What are the keys to educationally useful historical fiction?

 

            1. The story must parallel the basic textbook, touch on the same events that the course will cover and not slow the pace of the class.

 

            2. The plot must be driven by the important historical social and political turning points that the teacher will be stressing and the characters offer stimulating insights about them. To do this, the novel must skillfully recreate a slice of the past and accurately put its players and plot directly into the path of actual seminal historical events. It must be more than entertaining; it must also be intellectually challenging and open doors for further study. In this fictional setting, the relevance of the actual history comes alive for the students who begin to understand the arena within which the historic events occurred and can thereby better find meaning in the myriad of discreet facts assailing them from other classroom sources. The novel brings the history to life and provides the skilled teacher with an arsenal of discussion starters and instructional supports.

 

            3. The story can not “go over the top” and must be believable at the ordinary human level; historical accuracy can never be compromised to make the novel more outrageous or seem more compelling.

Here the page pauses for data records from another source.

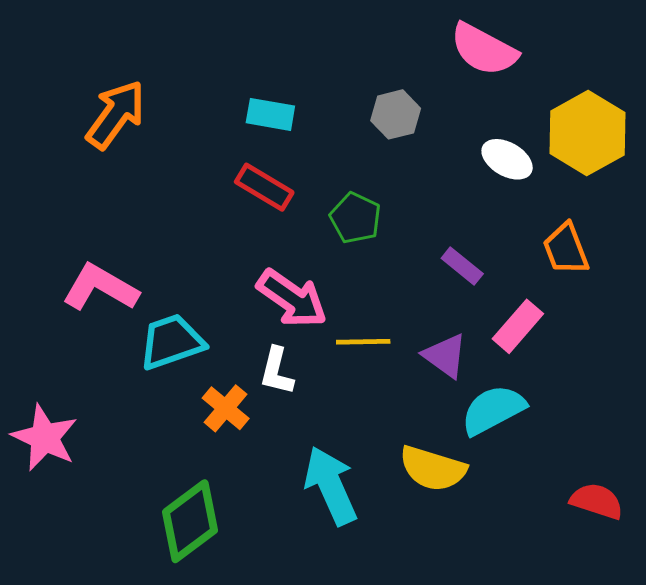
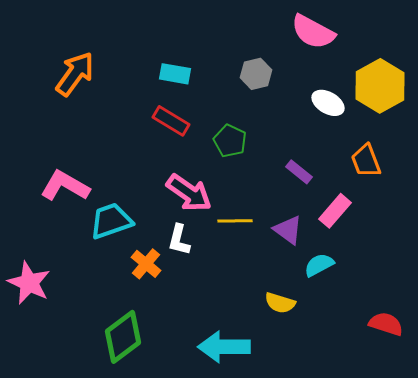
cyan semicircle: (493, 410) -> (319, 265), size x0.7
yellow semicircle: (433, 469) -> (280, 303), size x0.7
cyan arrow: (331, 486) -> (224, 347), moved, turned -66

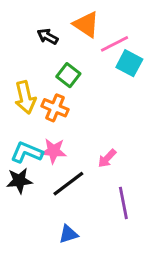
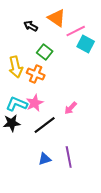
pink star: (54, 151) -> (35, 103), turned -30
purple line: (123, 203) -> (69, 157), moved

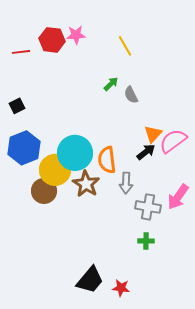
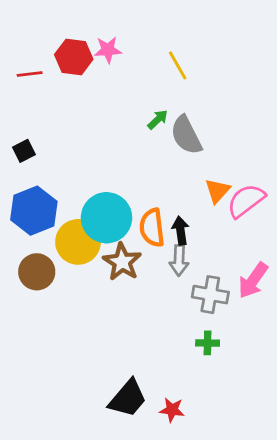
gray semicircle: (131, 95) -> (186, 135), size x1.6
black arrow: (146, 152) -> (180, 231), moved, turned -60
brown circle: (44, 191) -> (37, 272), moved

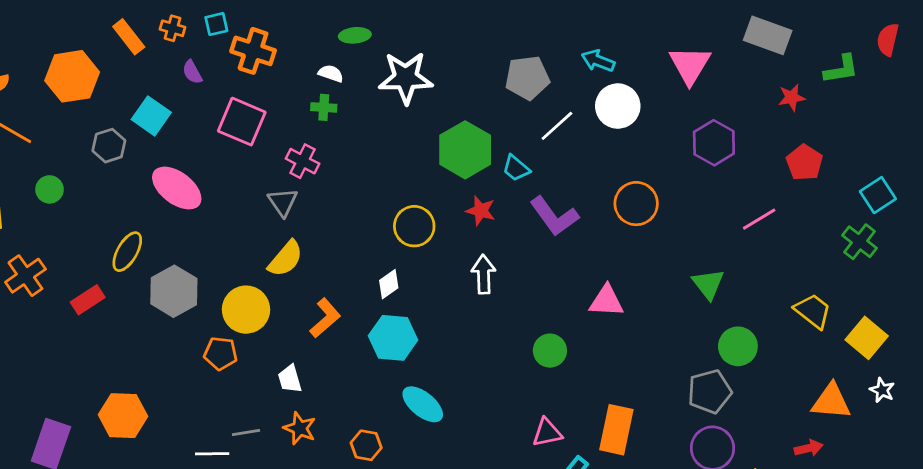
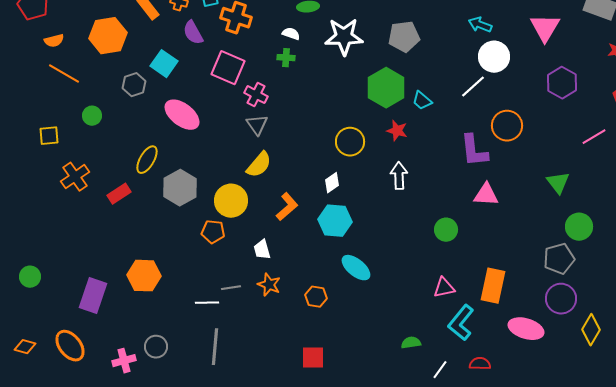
purple semicircle: (192, 72) -> (193, 33), size x1.4
gray pentagon: (527, 78) -> (404, 37), moved
white line: (557, 126) -> (473, 87), moved
pink cross: (303, 161) -> (256, 95), moved
purple L-shape: (554, 216) -> (474, 151), moved, turned 30

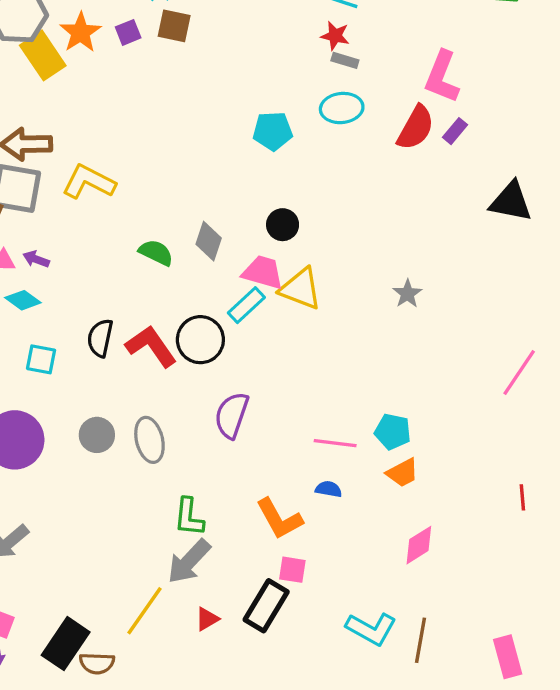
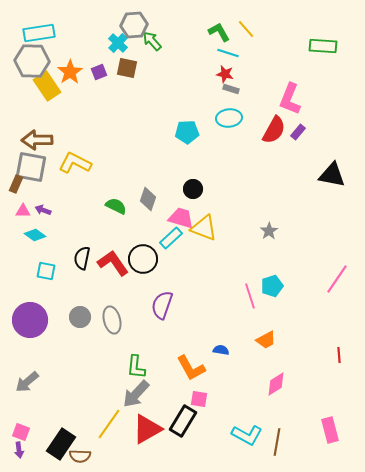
cyan pentagon: (393, 432) -> (272, 286), moved, turned -30
pink line: (335, 443) -> (250, 296), moved, turned 65
red triangle: (207, 619) -> (147, 429), size x2.0
pink rectangle: (508, 657) -> (330, 430), moved

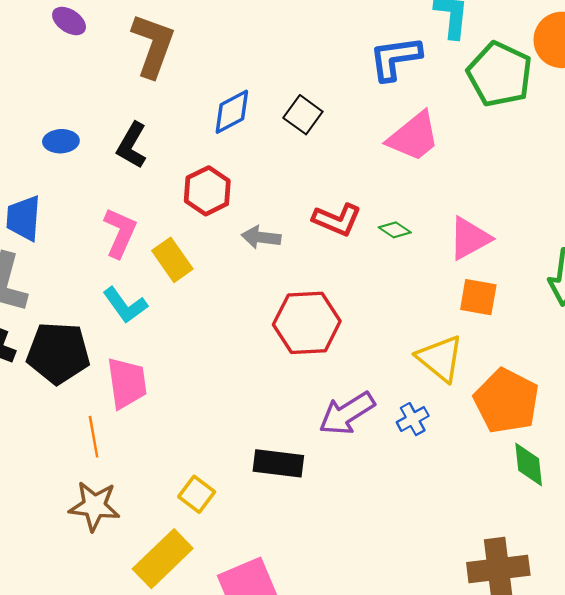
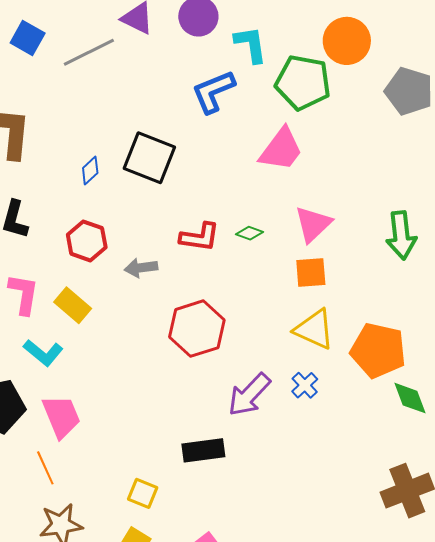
blue diamond: (232, 112) -> (90, 170), size x0.7
black square: (303, 115) -> (149, 158), size x1.6
pink trapezoid: (414, 137) -> (281, 149), moved
orange square: (478, 297) -> (311, 272), moved

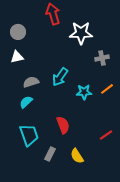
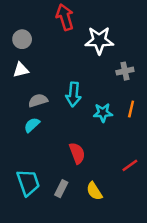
cyan arrow: (60, 77) -> (74, 94), turned -30
orange line: (107, 89) -> (131, 109), turned -40
cyan trapezoid: (29, 135) -> (28, 183), moved

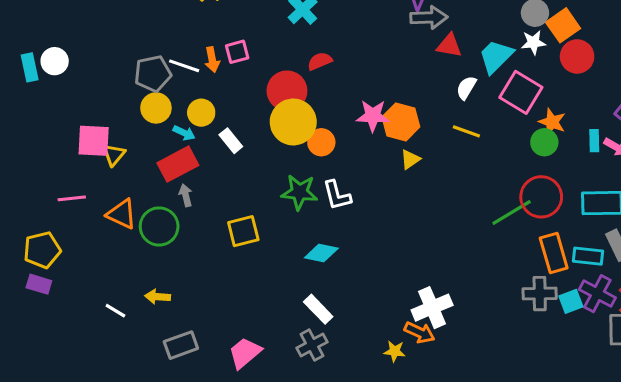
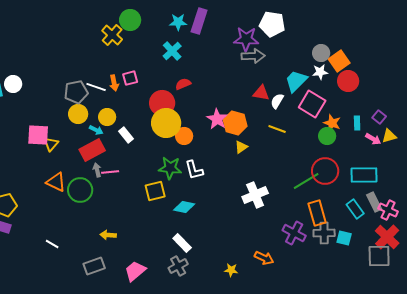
red triangle: (449, 46) -> (261, 93), moved
pink star: (373, 116) -> (217, 119), turned 30
cyan rectangle: (594, 141) -> (357, 123), moved
pink line: (72, 198) -> (110, 172), moved
yellow square: (243, 231) -> (155, 191), moved
orange rectangle: (554, 253) -> (317, 213), moved
cyan rectangle: (588, 256) -> (355, 209), turned 48
purple cross: (597, 294) -> (294, 233), moved
yellow arrow: (158, 297) -> (108, 235), moved
cyan square: (571, 301) -> (344, 238), turned 35
white cross: (432, 308) -> (255, 195), moved
orange arrow: (420, 333) -> (264, 258), moved

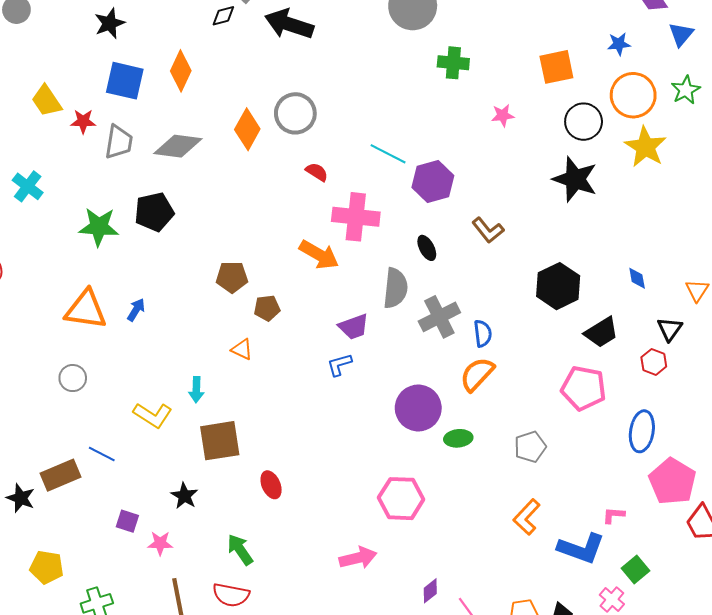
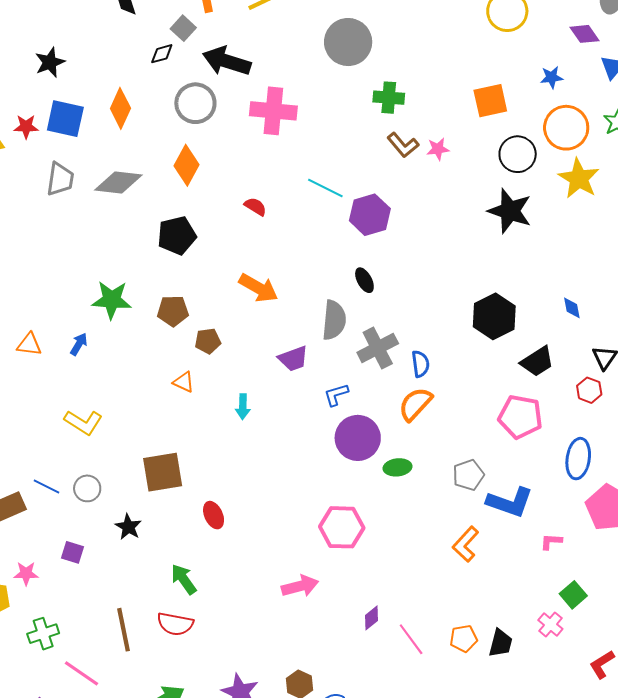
gray circle: (295, 113) -> (195, 103), moved
red star: (83, 121) -> (26, 127), moved
black pentagon: (154, 212) -> (177, 235), moved
pink cross: (356, 217) -> (273, 111), moved
green star: (99, 227) -> (112, 300), moved
brown L-shape: (488, 230) -> (403, 145), moved
orange triangle: (86, 310) -> (29, 344), size x0.6
blue L-shape: (339, 365) -> (336, 395), moved
gray circle: (73, 378) -> (87, 488), moved
cyan arrow: (196, 390) -> (243, 407), moved
yellow L-shape: (153, 415) -> (83, 422), moved
pink star: (160, 543) -> (26, 573), moved
blue L-shape: (581, 548) -> (510, 502), moved

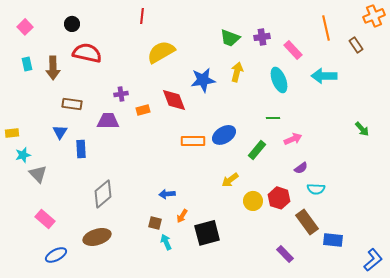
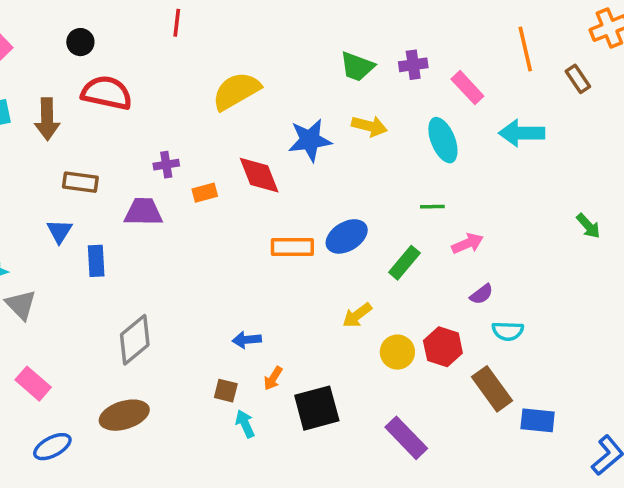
red line: (142, 16) -> (177, 23), moved
yellow arrow: (237, 72) -> (369, 126), turned 90
purple rectangle: (285, 254) -> (406, 438), moved, size x1.4

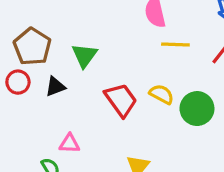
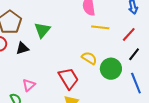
red trapezoid: (121, 100) -> (68, 78), moved
pink triangle: (69, 144) -> (29, 85), turned -48

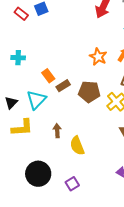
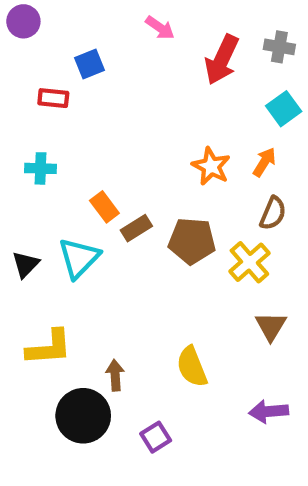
red rectangle: (21, 14) -> (53, 98), moved, turned -32
yellow L-shape: (22, 128) -> (49, 348), moved
brown arrow: (57, 131) -> (115, 375), moved
yellow semicircle: (77, 146) -> (192, 367), moved

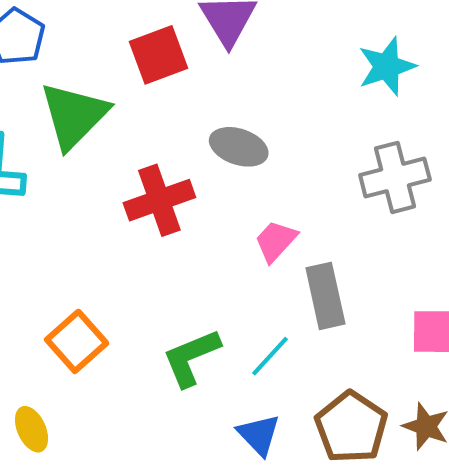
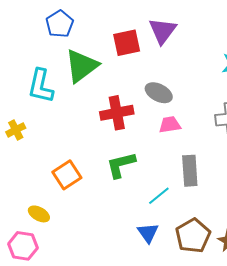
pink trapezoid: (276, 241) -> (170, 125), moved, turned 30
green L-shape: (191, 358) -> (121, 165), moved
yellow ellipse: (32, 429) -> (39, 214), turned -45

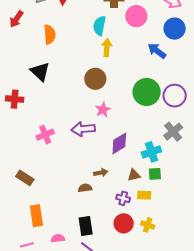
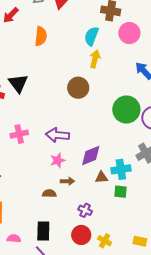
black triangle: (40, 72) -> (18, 83), moved
pink star: (103, 110) -> (58, 160), moved
brown triangle: (134, 175) -> (101, 177), moved
yellow rectangle: (144, 195) -> (140, 241), moved

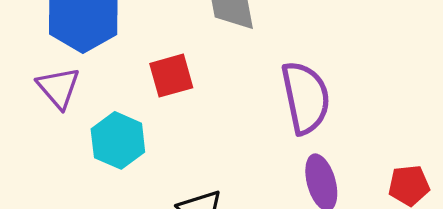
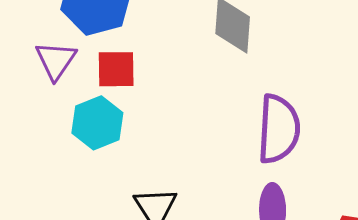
red square: (171, 76) -> (116, 69), moved

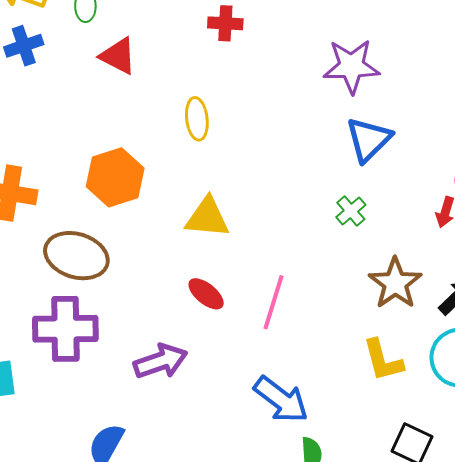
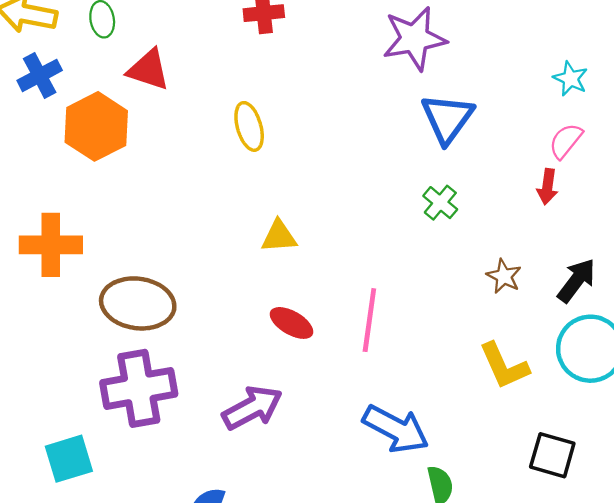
orange hexagon: (115, 177) -> (96, 126), moved
yellow triangle: (207, 218) -> (279, 236), size x0.7
brown star: (395, 283) -> (504, 276), size x0.6

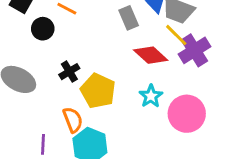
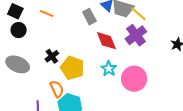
black circle: (43, 29) -> (19, 30), moved
yellow line: (176, 35) -> (138, 14), moved
red diamond: (151, 55) -> (106, 41), turned 30

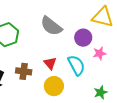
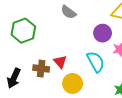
gray semicircle: (51, 26) -> (69, 12), moved, size x0.7
red triangle: (50, 63) -> (60, 62), moved

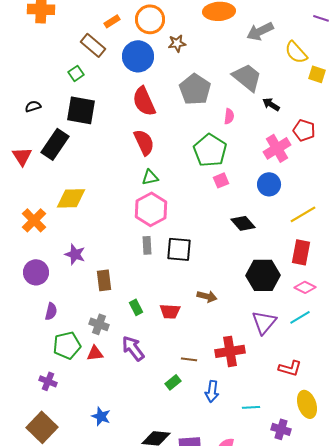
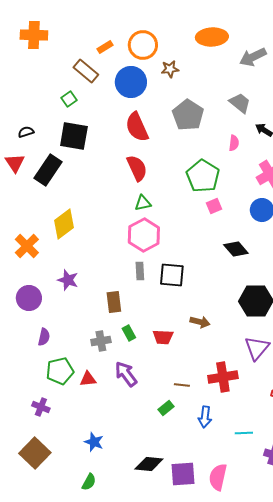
gray trapezoid: (247, 77) -> (240, 103), size x0.7
pink semicircle: (229, 116) -> (234, 143), moved
red triangle: (22, 156) -> (15, 163), moved
yellow diamond: (71, 198) -> (64, 224), turned -36
brown rectangle: (104, 280) -> (114, 302), moved
gray cross: (99, 324) -> (101, 341), moved, turned -30

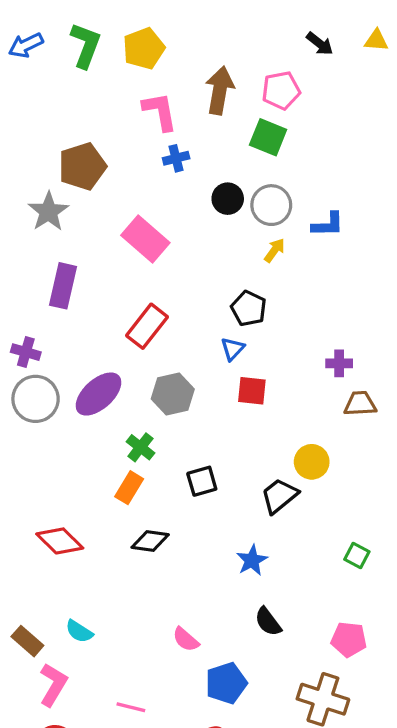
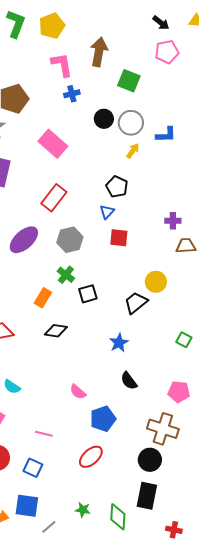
pink pentagon: (281, 90) -> (167, 52), moved
green cross: (140, 447) -> (66, 275), moved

Students must be captured by the actual nexus of the past and feel its power as the power of truth.

 

            4. Language must be carefully constructed so as to mimic the tone of the historic period without becoming mired in arcane idiom and phraseology that would be burdensome for young readers. Students should have a sense of being transported back in time and feel themselves to be in a strange place. This essential air of authenticity that the novel must possess is built from countless bits of accurate period reality artfully woven into the prose.       

 

            5. The novel must stream its story around and between the real public figures and events of an historic era, but should not be directly about them. Its drama should focus on ordinary individuals whose lives are battered and buffeted by the colossal events of their time. The students will naturally identify with these people, who are men and women very much like them, their friends and families, and whose hopes, fears and dreams are no different from their own. They will root for some and dislike, even despise others and in this way the novel will add a rich human dimension to an otherwise painfully thin textbook timeline picture of the past. Through the fictional story the students see history in real human terms, as the stuff of common people confronted with extraordinary challenges.

 

            6. The historical novel, like history itself, must remain an unfinished story reflecting the several perspectives and frames of reference that always complicate life. The only moral perspective in the novel must be that of its own time. The critical thinking benefits are potentially enormous. In the end, students will judge the ethical decisions of the characters they have encountered and begin to develop a sense of historical perspective, since, as they compare the events and decisions in the story to their own personal experiences, they will naturally ask “what would I have done?” This is the only meaningful way to make a connection to the present and help students to see the relevance of history. Effective critical thinking strategies require that students be allowed to do this for themselves. There must not be a “moral to the story.”